Escrito en las líneas de la mano
Además de Enoch Soames, entre parodias deliciosas y textos ingeniosos, El crimen y otros textos seleccionados incluye otro cuento del libro Seven men. Se trata de A. V. Laider.
Dos caballeros ingleses que coinciden por azar en un hostal frecuentado por enfermos de gripe evitan dirigirse la palabra por varios días, de modo que solo es posible en Inglaterra, hasta que un malentendido los obliga al trato y la etiqueta y se enredan en una discusión sobre la quiromancia. Como corresponde a toda buena discusión entre diletantes, uno es un escéptico y el otro un devoto. O peor: no se trata de un mero devoto, sino de un iniciado, un auténtico quiromántico. En otro tiempo se dedicó al arte de leer las líneas de la mano, aunque ya se retiró. ¿La razón? El horror que entrevió en sus propias manos, y las cosas que esa lectura le llevaron a hacer.

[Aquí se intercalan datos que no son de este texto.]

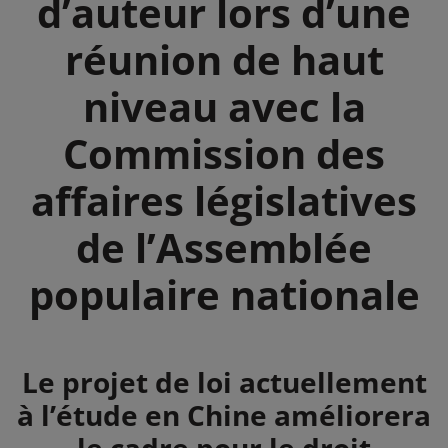
d’auteur lors d’une
réunion de haut
niveau avec la
Commission des
affaires législatives
de l’Assemblée
populaire nationale
Summary
Le projet de loi actuellement
à l’étude en Chine améliorera
le cadre pour le droit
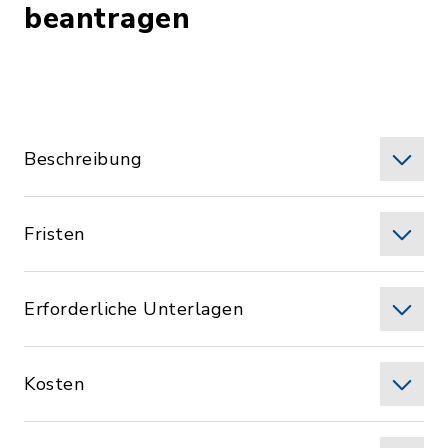
beantragen
Beschreibung
Fristen
Erforderliche Unterlagen
Kosten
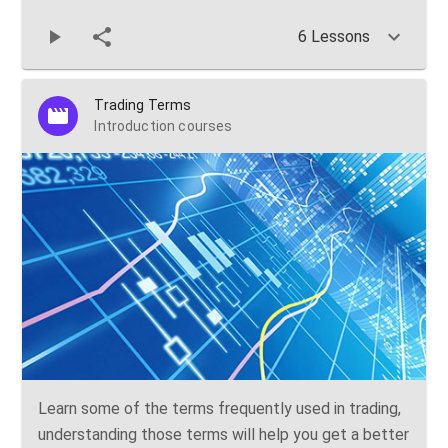
6 Lessons
Trading Terms
Introduction courses
Learn some of the terms frequently used in trading,
understanding those terms will help you get a better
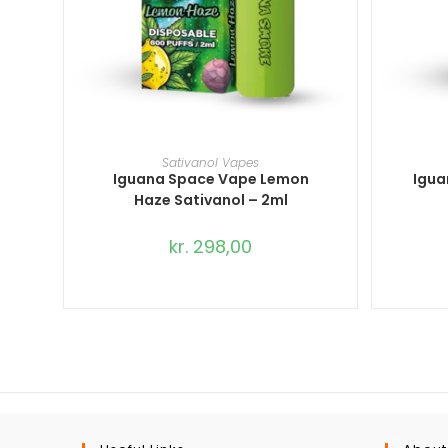
TILFØJ TIL KURV
Sativanol Vapes
Iguana Space Vape Lemon
Igua
Haze Sativanol – 2ml
kr.
298,00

El cuento hace pensar de inmediato en El crimen de Lord Arthur Savile, de Oscar Wilde. La edición de Miércoles 14 ediciones, que intercala ilustraciones que hizo el propio Max Beerbohm incluye en este punto la de Oscar Wilde.
En el cuento de Wilde, todos disfrutan los servicios de un quiromántico en la espléndida velada que lady Windermere ofrece en su mansión. Van pasando las manos y el experto habla de un futuro de viajes, o de un inminente papel sobre las tablas de un teatro importante. Hasta que llega el turno de Arthur Savile. Su mano muestra un crimen. Arthur Savile va a matar a alguien, lo dice claro su mano. Ante ese panorama, Arthur Savile decide acelerar lo que no puede evitar, y mata cuanto antes a alguien, solo para volver a tomar el control de su vida, y de su agenda.
Pero no es esta familiaridad en los temas lo que más lo acerca a Beerbohm a Wilde. Hay algo del orden del encanto y la ocurrencia, de las verdades dichas con seducción e ingenio. Las sentencias de Beerbohm no tienen la forma de epigramas, pero el perfume es deliciosamente evocador y cercano.
Pensándolo mejor, quizás no es tan raro que no hayamos oído hablar demasiado de Max Beerbohm. Como toda gran literatura, su cuento Enoch Soames tuvo algo de profético y de autorreferencial. Lo único que me queda por hacer, para sumarme a la cruzada de Miércoles 14 ediciones, es asegurarles que Max Beerbohm existió y fue tan real como Oscar Wilde, o cualquiera de nosotros. Mi deber de hombre de bien es convencerlos de eso, o al menos intentarlo.